Inverse Model Precision is by definition: $\tau ^{-1} = \frac{2N \lambda}{l^2 p}$ $\text{where } \lambda \text{ is the l2 regularization parameter, l is scale length, p is the probability of a neurone NOT being dropped and N is total training data}$


In [8]:
#Define some parameter
batch_size = 64
optimizer = Adam(lr=.005)
dropout_rate = 0.3
l2_rate = 1e-5

# Compile Keras model
num_hidden = [100,75]
model, model_prediction, mse_lin_ext, mse_var_ext = model_regression_dropout_var(num_hidden, dropout_rate, l2_rate)
model.compile(loss={'linear_output': mse_lin_ext, 'variance_output': mse_var_ext}, optimizer=optimizer,
                                     loss_weights={'linear_output': .5, 'variance_output': .5})
model.fit_generator(generator=generate_train_batch(x, y, y_err), epochs=20, max_queue_size=20, verbose=0, 
                    steps_per_epoch= x.shape[0] // batch_size)

# Generate test data
test_batch_size = 500
x_test = np.random.uniform(0, 2., test_batch_size)

mc_dropout_num = 100
predictions = np.zeros((mc_dropout_num, test_batch_size, 1))
predictions_var = np.zeros((mc_dropout_num, test_batch_size, 1))
var = np.zeros((mc_dropout_num, test_batch_size, 1))
uncertainty = np.zeros((mc_dropout_num, test_batch_size, 1))
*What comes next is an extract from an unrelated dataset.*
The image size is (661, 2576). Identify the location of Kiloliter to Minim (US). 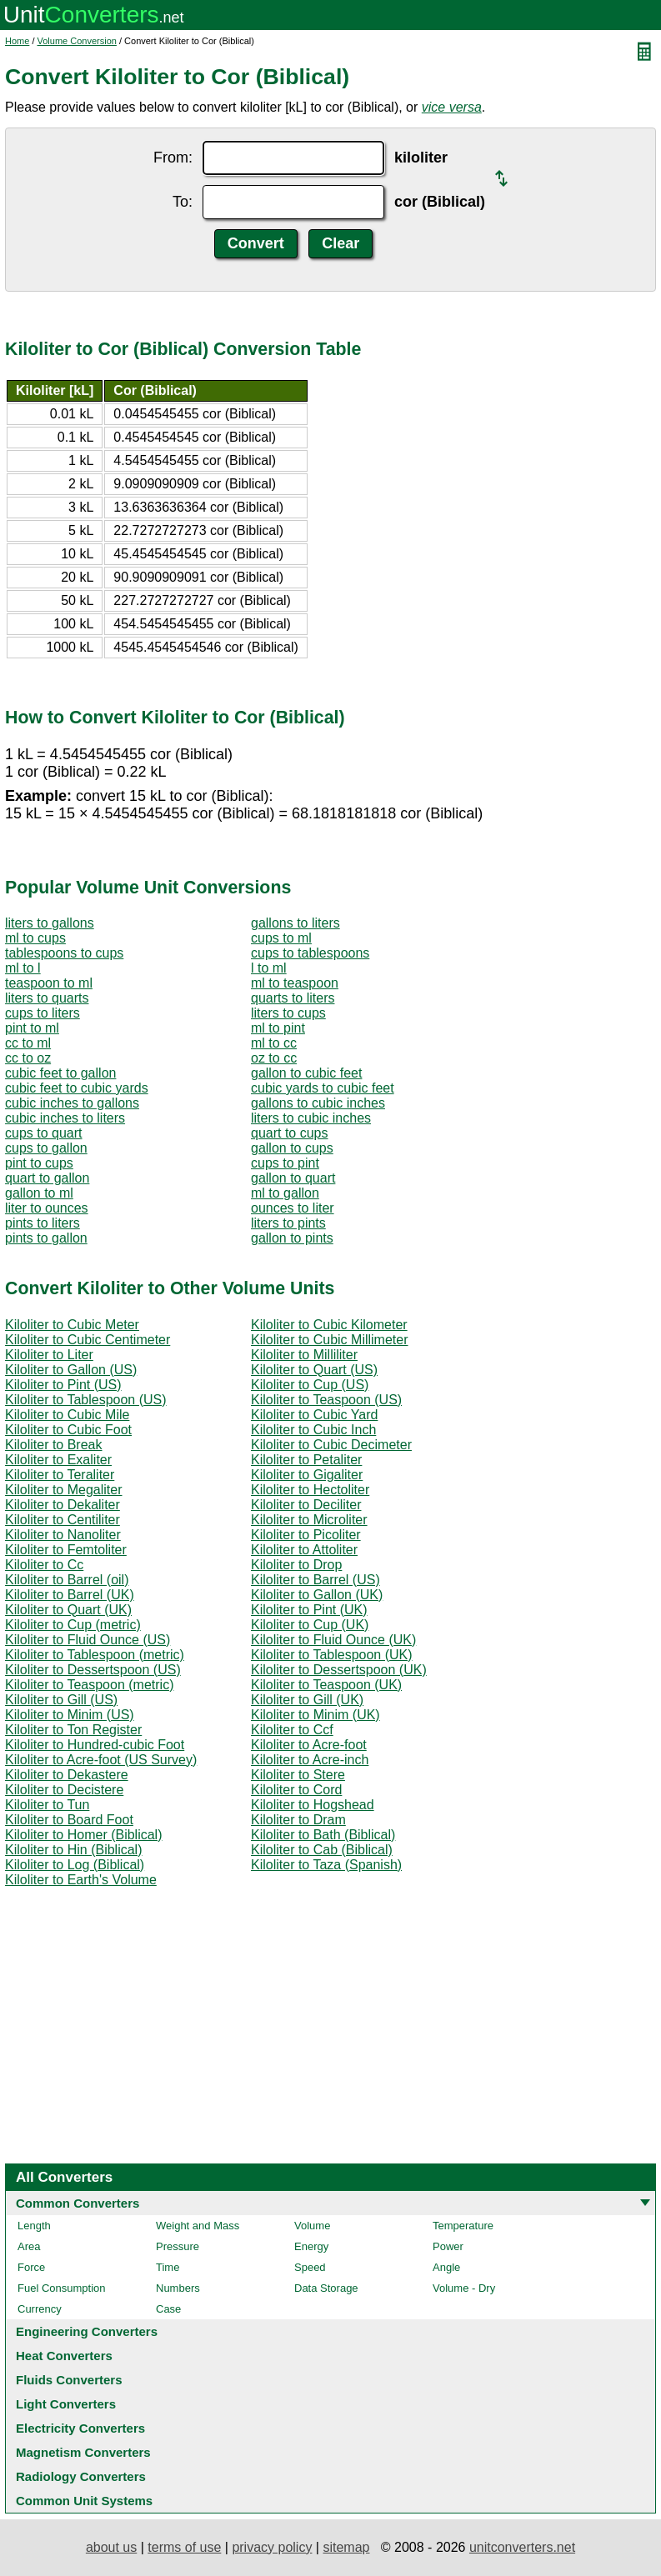
(69, 1715). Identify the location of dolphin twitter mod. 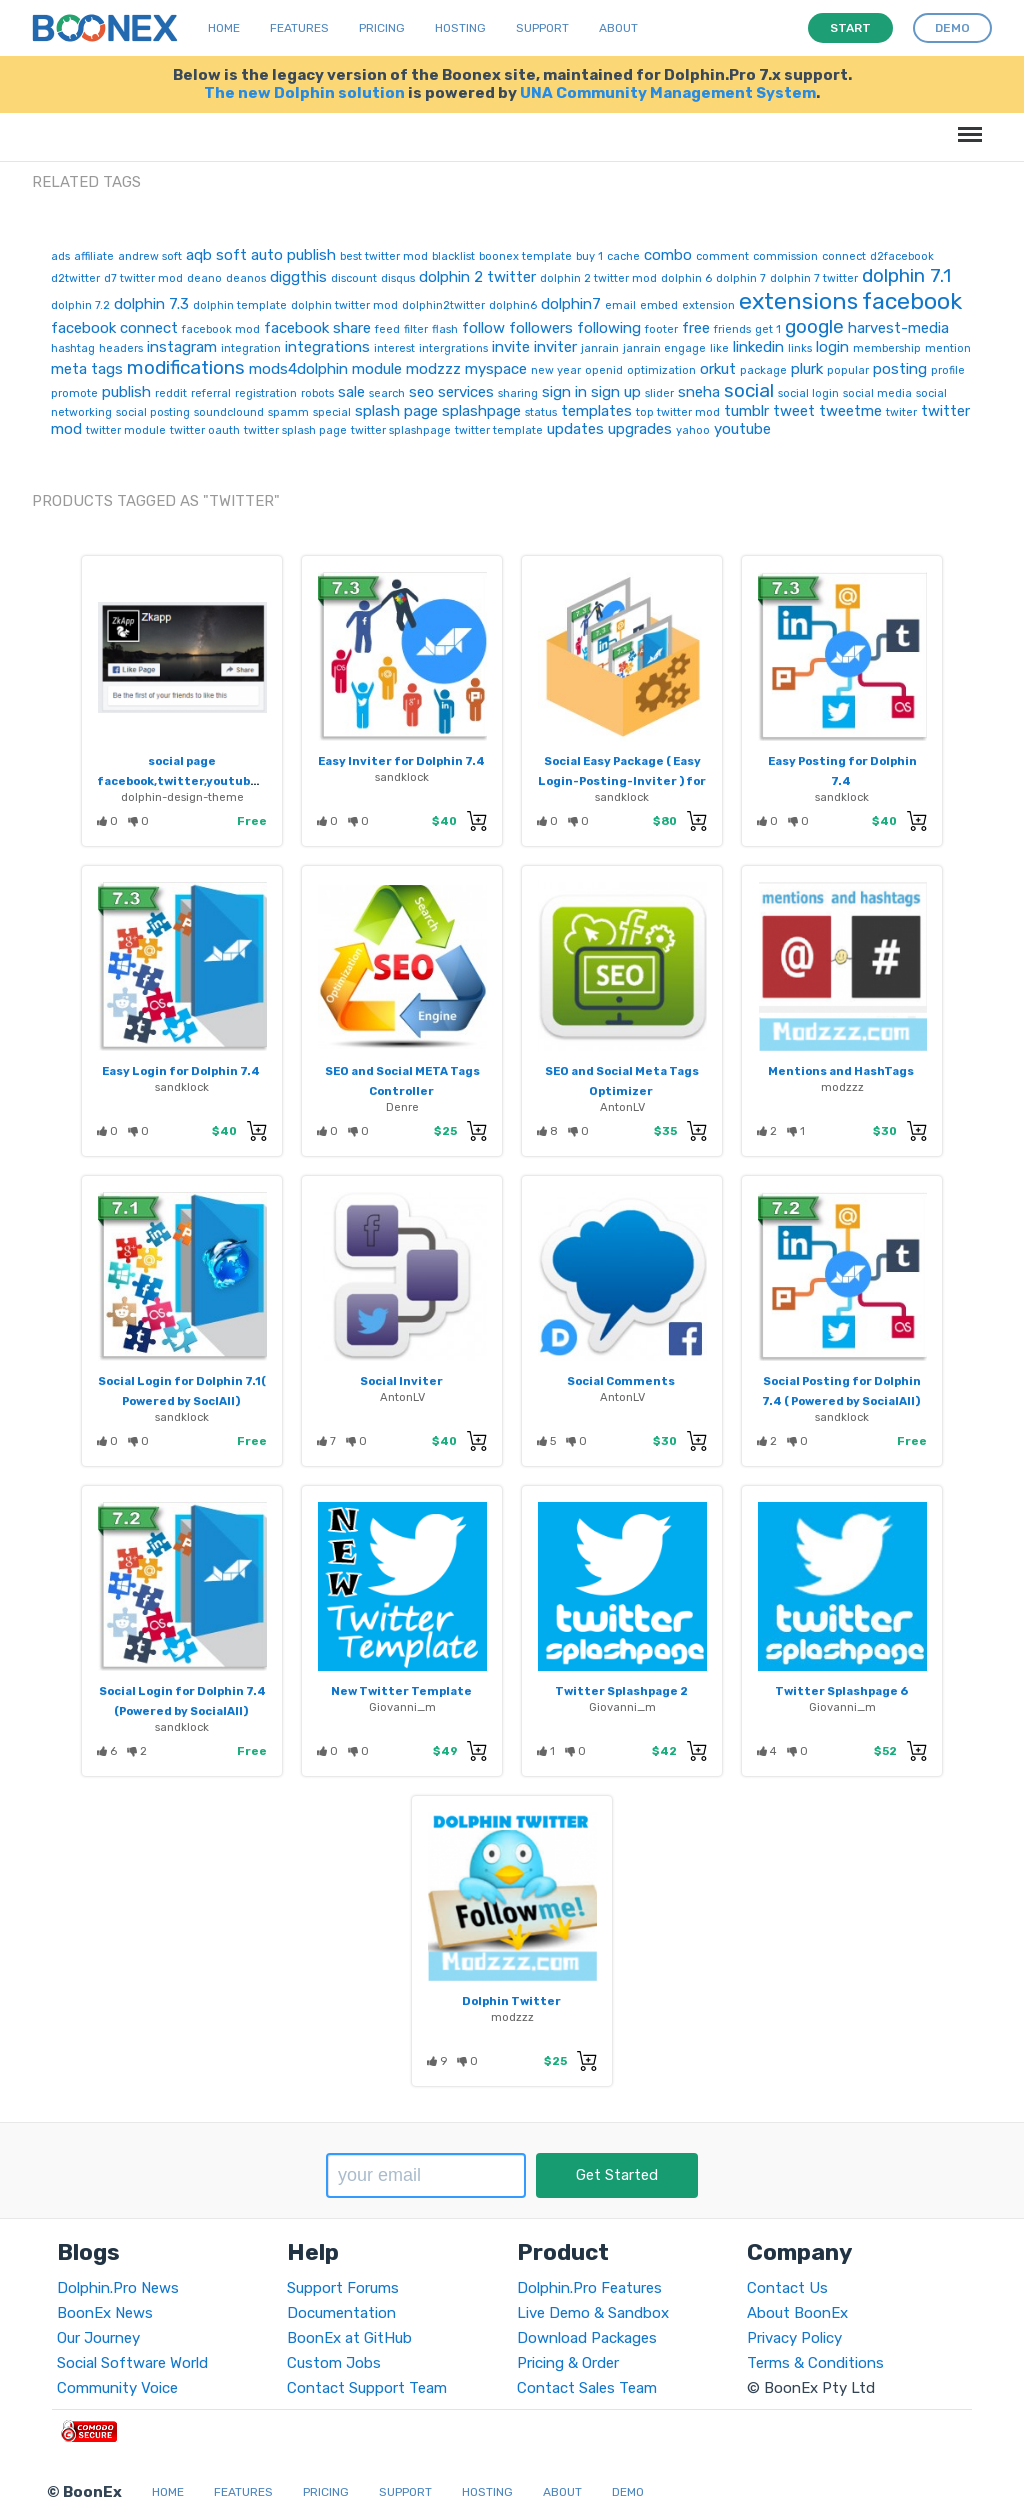
(344, 305).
for i in range(mc_dropout_num):
    result = np.array(model_prediction.predict(x_test))
    predictions[i] = result[1].reshape((test_batch_size,1))
    predictions_var[i] = result[0].reshape((test_batch_size,1))

length_sacle = 10.0
inverse_model_precision = (2 * x.shape[0] * l2_rate) / (length_sacle**2. * (1 - dropout_rate))
    
# get mean results and its varience and mean unceratinty from dropout
prediction_mc_droout = np.mean(predictions, axis=0)
var = np.mean(np.exp(predictions_var), axis=0)
var_mc_droout = np.var(predictions, axis=0)
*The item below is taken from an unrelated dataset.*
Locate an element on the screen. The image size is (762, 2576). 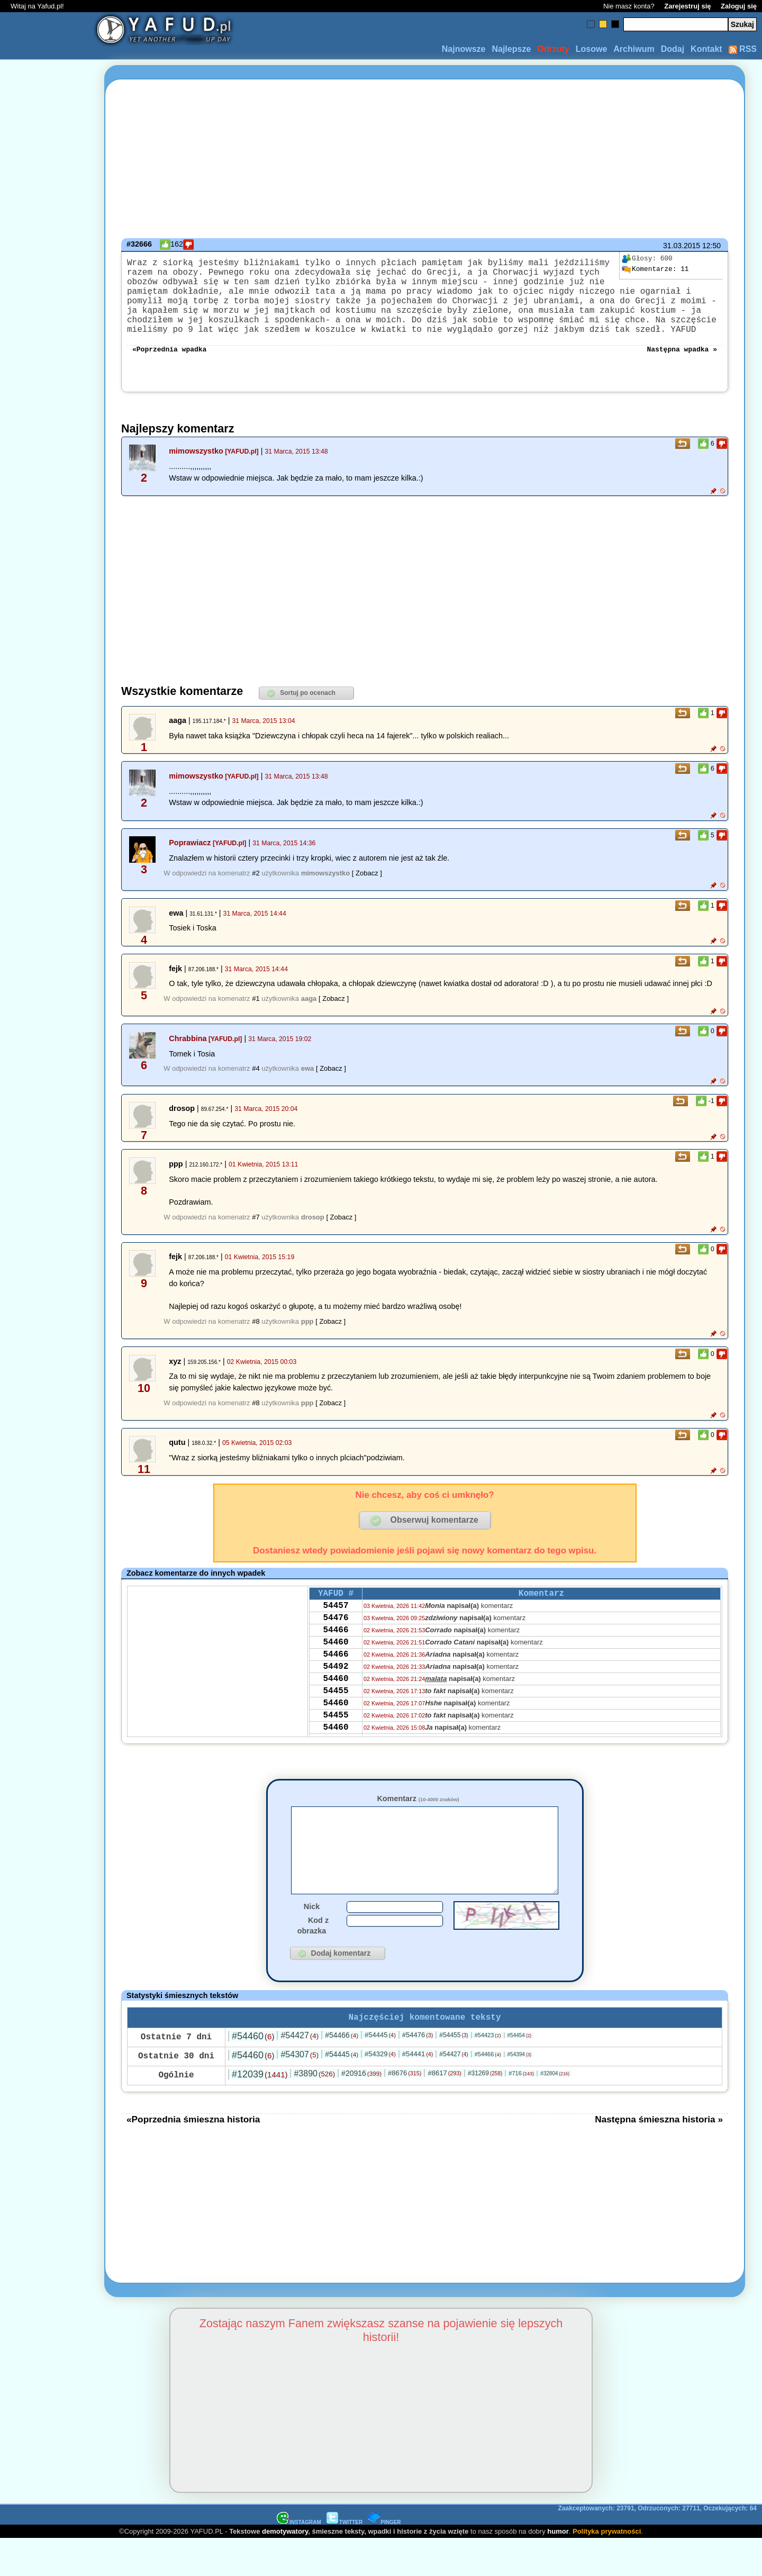
#8617 is located at coordinates (444, 2110).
total_variance = var + var_mc_droout + inverse_model_precision  # epistemic plus aleatoric uncertainty
total_uncertainty = np.sqrt(total_variance)
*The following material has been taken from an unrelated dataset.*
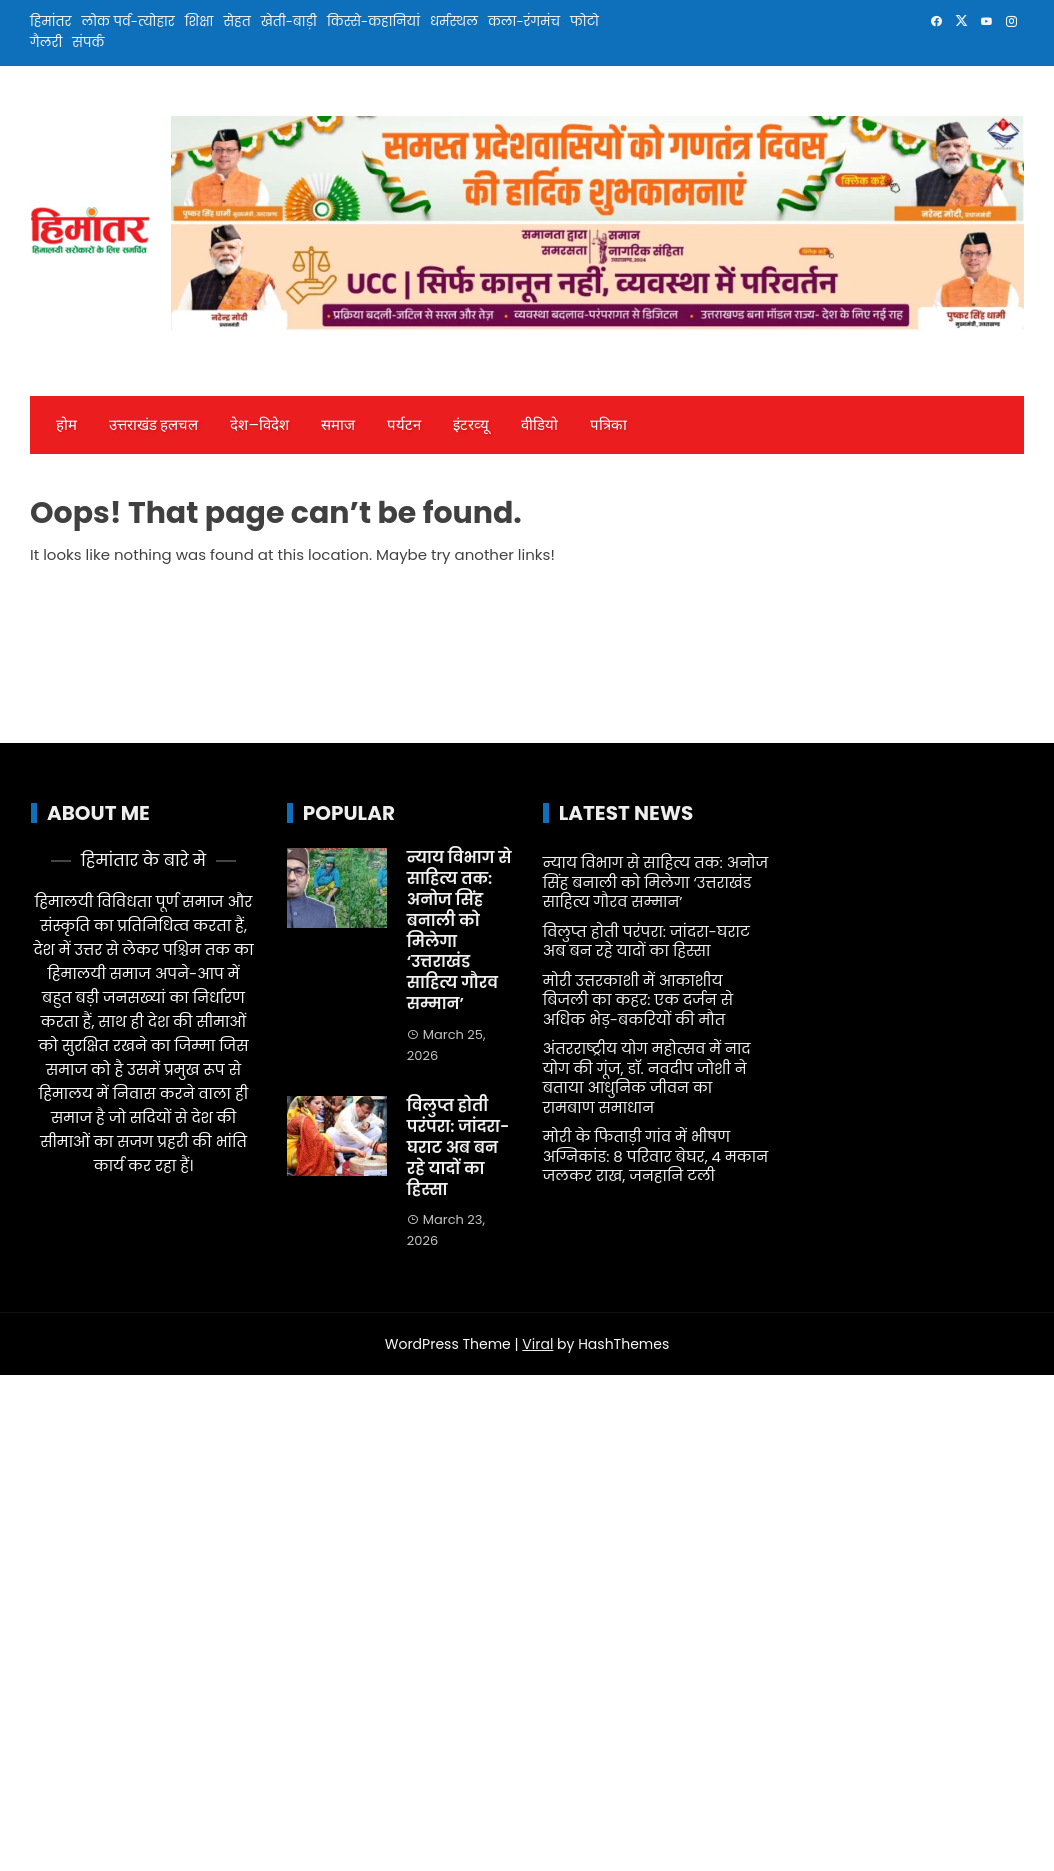  Describe the element at coordinates (259, 425) in the screenshot. I see `देश—विदेश` at that location.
# Array for the real equation
x_true = np.arange(0.0,2.0,0.1)
y_true = gen_function(x_true)

# Plotting
plt.figure(figsize=(10, 7), dpi=100)
plt.errorbar(x_test, prediction_mc_droout, yerr=total_uncertainty[:, 0], markersize=2,
                     fmt='o', ecolor='g', capthick=2, elinewidth=0.5, label='Neural Net Prediction')
plt.axvline(x=1.0, label="Training Data range (0.0 to 1.0)")
plt.plot(x_true, y_true, color='red', label='Real Answer')
plt.xlabel('Data')
plt.ylabel('Answer')
plt.legend(loc='best')
plt.show()


WARNING:tensorflow:From <ipython-input-8-f32fa2bb90e4>:13: Model.fit_generator (from tensorflow.python.keras.engine.training) is deprecated and will be removed in a future version.
Instructions for updating:
Please use Model.fit, which supports generators.